Es wurde bereits erwähnt, dass die Ausübung der Personensorge entweder durch ein schriftliches Übereinkommen der Eltern oder durch eine Gerichtsentscheidung einem Elternteil ausschließlich erteilt werden kann. Trotzdem darf dieser Elternteil nicht alle Entscheidungen über die Personensorge des Kindes treffen. Es gibt einige Aspekte der Personensorge, die so wichtig sind, dass die Beteiligung beider Eltern erforderlich ist, unabhängig davon, wem die Ausübung der Personensorge ausschließlich übertragen worden ist.
Aus diesen Gründen ist Art. 1519 Abs. 1 gr. ZGB dahingehend geändert, dass die Entscheidungen über die Namensgebung, die Religion, die Gesundheit und über Ausbildungssachen, die sich entscheidend auf die Zukunft des Kindes auswirken, von beiden Eltern gemeinsam getroffen werden, auch wenn die Personensorge von einem Elternteil ausschließlich ausgeübt wird oder sie zwischen den Eltern verteilt wurde. Von der gemeinsamen Ausübung der Personensorge nach Art. 1519 gr. ZGB werden die Gesundheitssachen in dringenden Fällen oder mit laufendem Charakter ausgeschlossen. Die Reform des Art. 1519, die zwingendes Recht normiert, entspricht der in der Rechtsprechung herrschenden Kerntheorie, wonach einige Aspekte der Personensorge immer beiden Eltern obliegen, weil sie den Kern der elterlichen Sorge berühren. Aus der Vorschrift des Art. 1519 Abs. 1 gr. ZGB ergibt sich, dass die Entscheidung über die Wahl der Schule des Kindes oder über ihren öffentlichen oder privaten Charakter gemeinsam getroffen werden soll. Das gleiche gilt auch für die Fremdsprache(n), die das Kind lernen wird und auch für den Zugang zu einer inländischen oder ausländischen Hochschule.
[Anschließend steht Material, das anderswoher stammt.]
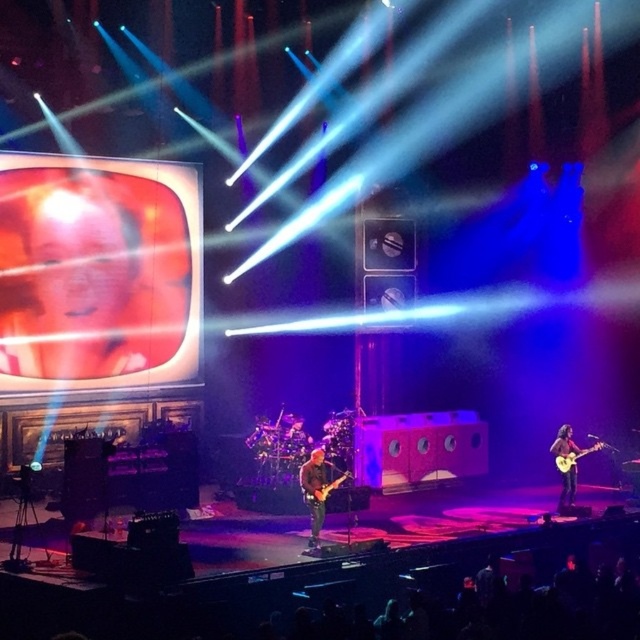 Does light brown wooden guitar at right appear on the left side of glossy electric guitar at center?

No, light brown wooden guitar at right is not to the left of glossy electric guitar at center.

Who is more distant from viewer, (596,449) or (348,476)?

The point (348,476) is more distant.

Which is in front, point (604, 442) or point (328, 492)?

Point (328, 492) is in front.

Locate an element on the screen. light brown wooden guitar at right is located at coordinates (573, 458).

The height and width of the screenshot is (640, 640). Describe the element at coordinates (317, 490) in the screenshot. I see `shiny black guitar at center` at that location.

Is point (308, 461) closer to camera compared to point (577, 468)?

Yes, it is in front of point (577, 468).

Is point (337, 476) in front of point (570, 467)?

No.

Find the location of a particular element. shiny black guitar at center is located at coordinates (317, 490).

Between point (312, 531) and point (324, 497), which one is positioned in front?

Positioned in front is point (324, 497).

Is point (314, 547) in front of point (314, 486)?

That is True.

You are a GUI agent. You are given a task and a screenshot of the screen. Output one action in this format:
    pyautogui.click(x=<x>, y=<y>)
    Task: Click on the shiny black guitar at center
    This screenshot has width=640, height=640.
    Given the screenshot: What is the action you would take?
    pyautogui.click(x=317, y=490)

The width and height of the screenshot is (640, 640). Find the location of `shiny black guitar at center`. shiny black guitar at center is located at coordinates (317, 490). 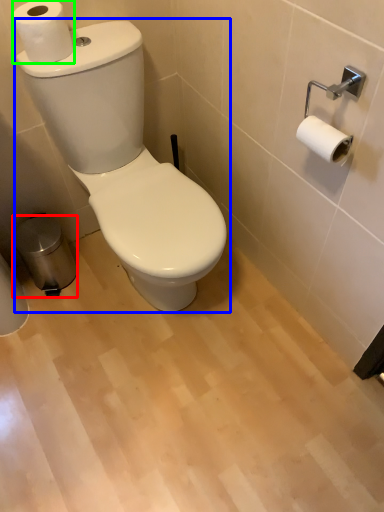 Question: Which is nearer to the trash bin/can (highlighted by a red box)? toilet (highlighted by a blue box) or toilet paper (highlighted by a green box).

Choices:
 (A) toilet
 (B) toilet paper

Answer: (A) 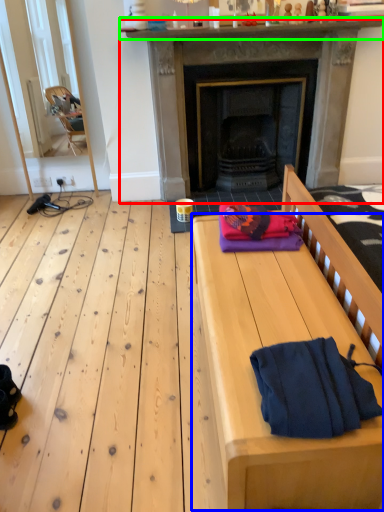 Question: Based on their relative distances, which object is farther from fireplace (highlighted by a red box)? Choose from table (highlighted by a blue box) and mantle (highlighted by a green box).

Choices:
 (A) table
 (B) mantle

Answer: (A) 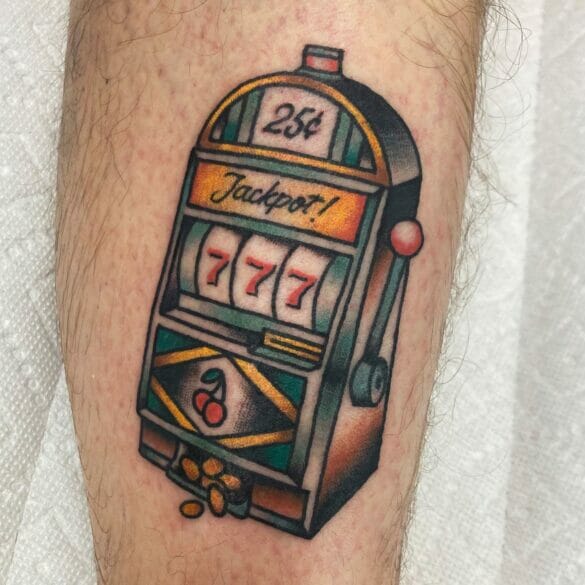 You are a GUI agent. You are given a task and a screenshot of the screen. Output one action in this format:
    pyautogui.click(x=<x>, y=<y>)
    Task: Click on the paper towel
    
    Given the screenshot: What is the action you would take?
    click(x=17, y=446), click(x=51, y=519), click(x=552, y=521) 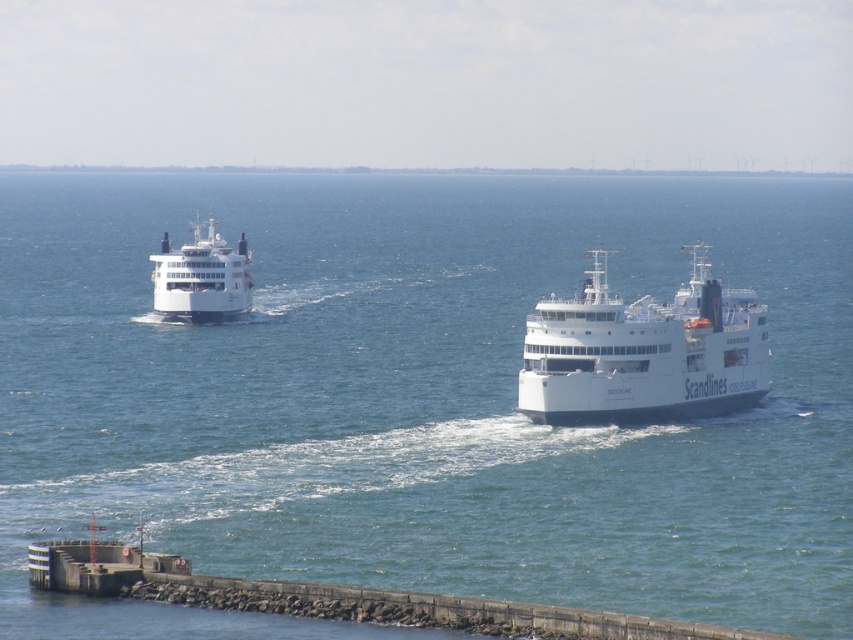 Question: Estimate the real-world distances between objects in this image. Which object is closer to the white matte ferry at center?

Choices:
 (A) blue water at center
 (B) white matte ferry at left

Answer: (B)

Question: Can you confirm if blue water at center is positioned to the right of white matte ferry at left?

Choices:
 (A) no
 (B) yes

Answer: (B)

Question: Observing the image, what is the correct spatial positioning of white matte ferry at center in reference to white matte ferry at left?

Choices:
 (A) left
 (B) right

Answer: (B)

Question: Is blue water at center positioned behind white matte ferry at center?

Choices:
 (A) yes
 (B) no

Answer: (B)

Question: Based on their relative distances, which object is nearer to the blue water at center?

Choices:
 (A) white matte ferry at center
 (B) white matte ferry at left

Answer: (B)

Question: Which object appears farthest from the camera in this image?

Choices:
 (A) white matte ferry at left
 (B) white matte ferry at center

Answer: (A) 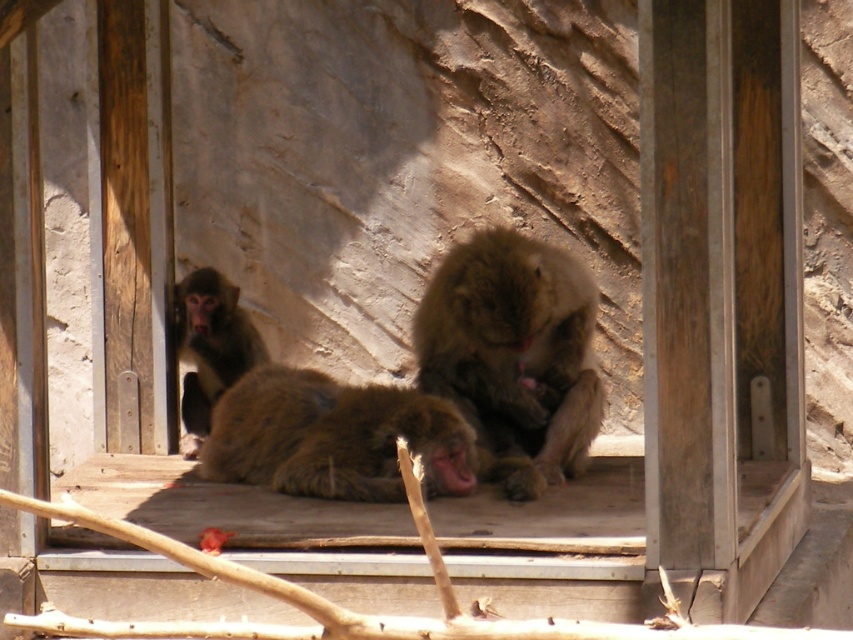 Does brown furry monkey at center have a lesser height compared to brown fur monkey at left?

No.

Between brown furry monkey at center and brown fur monkey at left, which one has less height?

brown fur monkey at left

Is point (534, 400) in front of point (210, 282)?

Yes, it is.

Where is `brown furry monkey at center`? Image resolution: width=853 pixels, height=640 pixels. brown furry monkey at center is located at coordinates (514, 355).

Is fuzzy brown monkey at center shorter than brown fur monkey at left?

Yes.

Find the location of `fuzzy brown monkey at center`. fuzzy brown monkey at center is located at coordinates (334, 436).

Where is `fuzzy brown monkey at center`? The image size is (853, 640). fuzzy brown monkey at center is located at coordinates (334, 436).

Who is lower down, brown furry monkey at center or fuzzy brown monkey at center?

fuzzy brown monkey at center is below.

Can you confirm if brown furry monkey at center is bigger than fuzzy brown monkey at center?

Weiterhin regelt der neue Abs. 2 des Art. 1519 gr. ZGB die Änderung des Aufenthalts des Kindes. Gemäß dieser Vorschrift muss die vorherige schriftliche Zustimmung des Elternteils, mit dem das Kind nicht zusammenlebt, für die Änderung des Aufenthalts des Kindes vorliegen, soweit die Ausübung des Umgangsrechts dieses Elternteils durch die Änderung des Kindesaufenthalts wesentlich beeinflusst wird. Stimmt dieser Elternteil nicht zu, entscheidet das Gericht, eventuell auch durch den Erlass einer einstweiligen Verfügung. Das Gericht entscheidet nicht nur im Hinblick auf das Umgangsrecht des entsprechenden Elternteils, sondern auch unter Berücksichtigung des Kindeswohls, das vielleicht durch die Änderung seines Aufenthalts positiv betroffen ist (Art. 1511 gr. ZGB).